The stronger than forecast data caused investors to raise their bets that the Canadian Central Bank will choose to leave interest rates unchanged at Wednesday’s policy meeting. The bank did cut rates in the preceding month as the bank took action to limit the negative impact of weaker oil prices.
‘It sets him up to stay on hold on Wednesday. We just have not had the full impact of lower oil prices filter through the economy yet. The central bank is going to stand aside and see how the first quarter plays out,’ said Robert Kavcic, a senior economist at Bank of Montreal in a telephone interview with Bloomberg.
Following the data’s release the ‘Loonie’ advanced against the majority of its most traded peers and climbed by more than 0.50% against the Euro.
Also supporting the Canadian Dollar was a rise in oil prices. The commodity’s value fell sharply on Monday but rallied on Tuesday after a report showed that US oil inventories grew less than expected last week.
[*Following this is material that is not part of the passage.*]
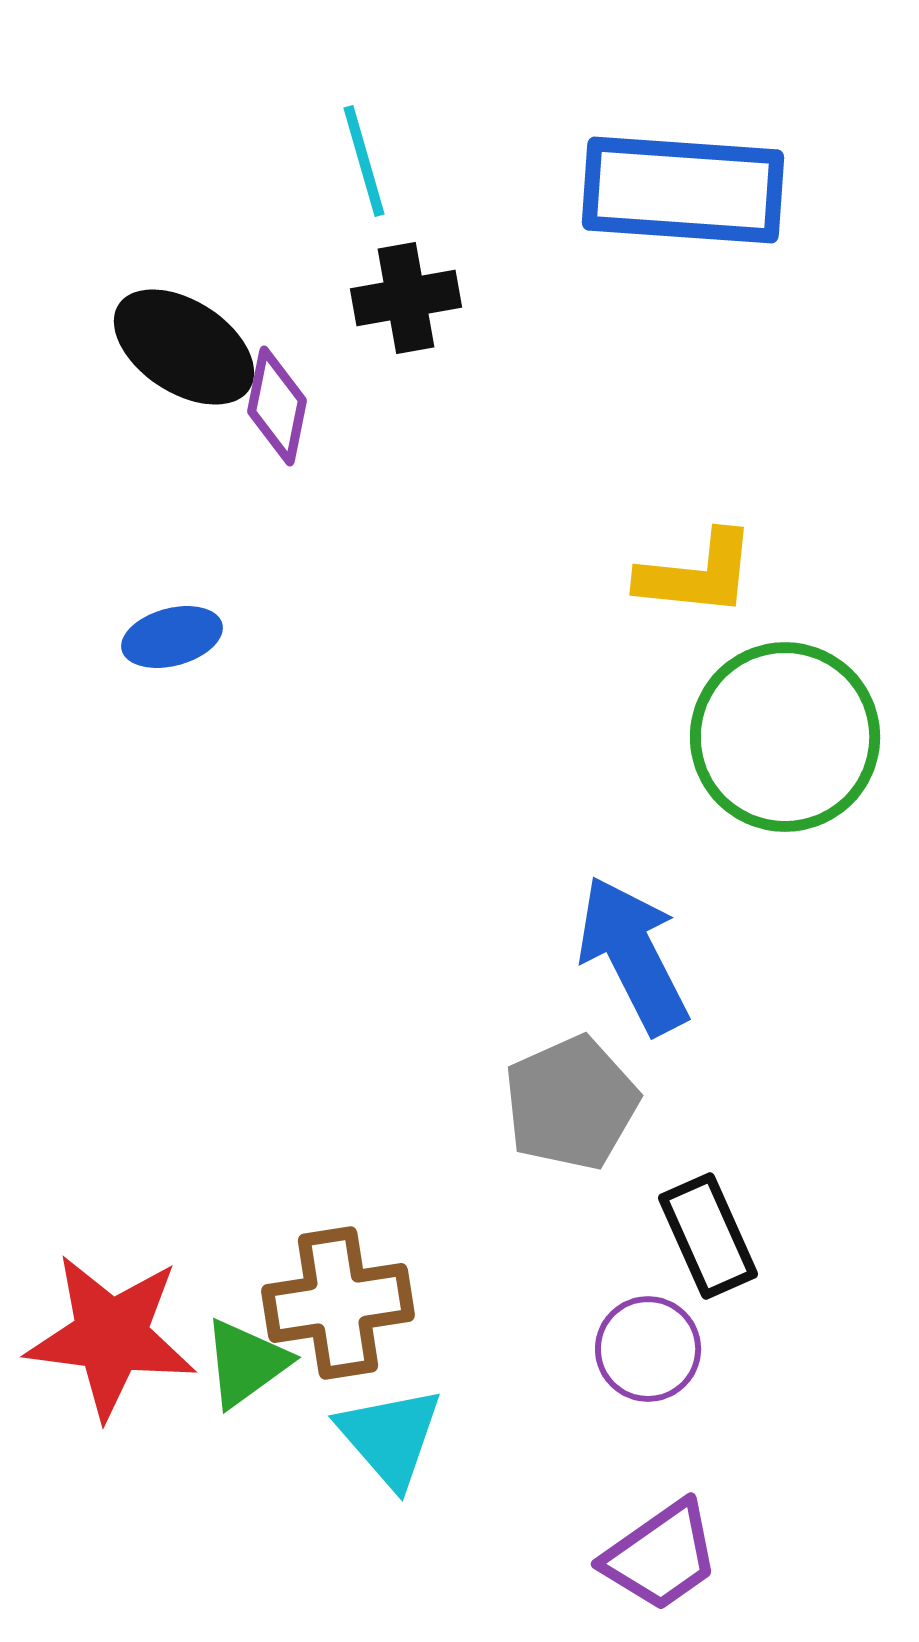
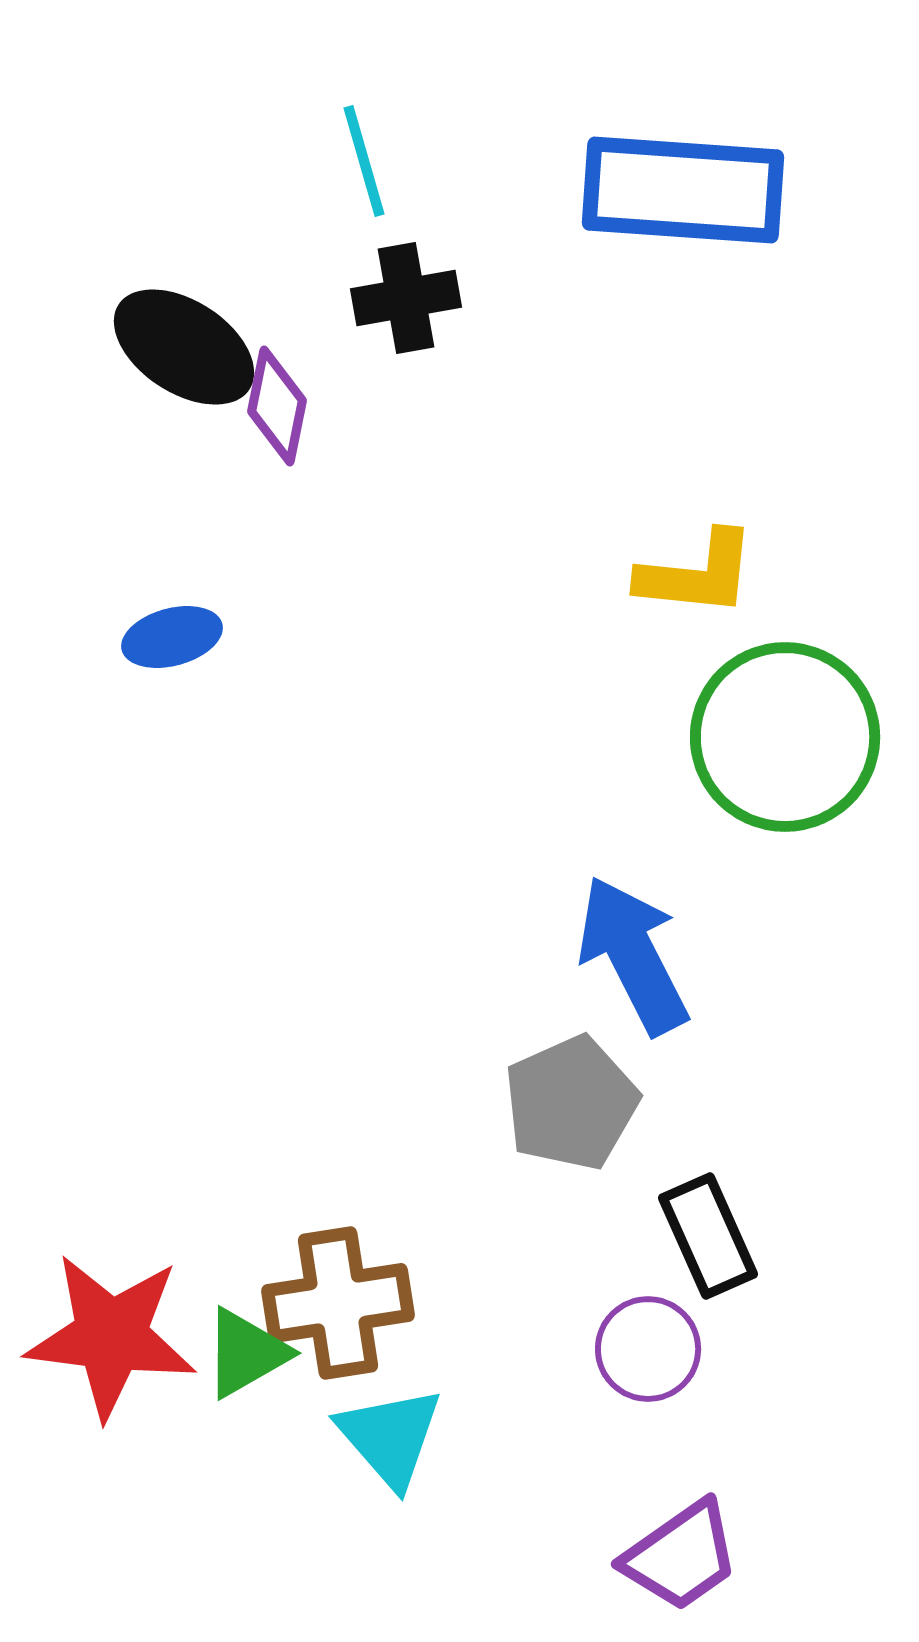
green triangle: moved 10 px up; rotated 6 degrees clockwise
purple trapezoid: moved 20 px right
ECB Policy Meeting in Focus
The single currency also weakened to a new one-month low against the US Dollar, as traders grow jittery ahead of the European Central Bank’s monthly policy meeting. The caution overshadowed the release of positive retail sales data from Germany and a better than forecast unemployment report out of Spain.
The ECB is widely expected to announce the details of its €1.1 trillion quantitative easing programme.
Also putting pressure on the Euro was the release of a report, which showed that investors have increased their bets that Greece could leave the Eurozone. The Euro Break-up Index (EBI) compiled by German research group Sentix rose to a two-year high in February with almost 40% of investors expecting at least one Eurozone member to leave the currency bloc this year.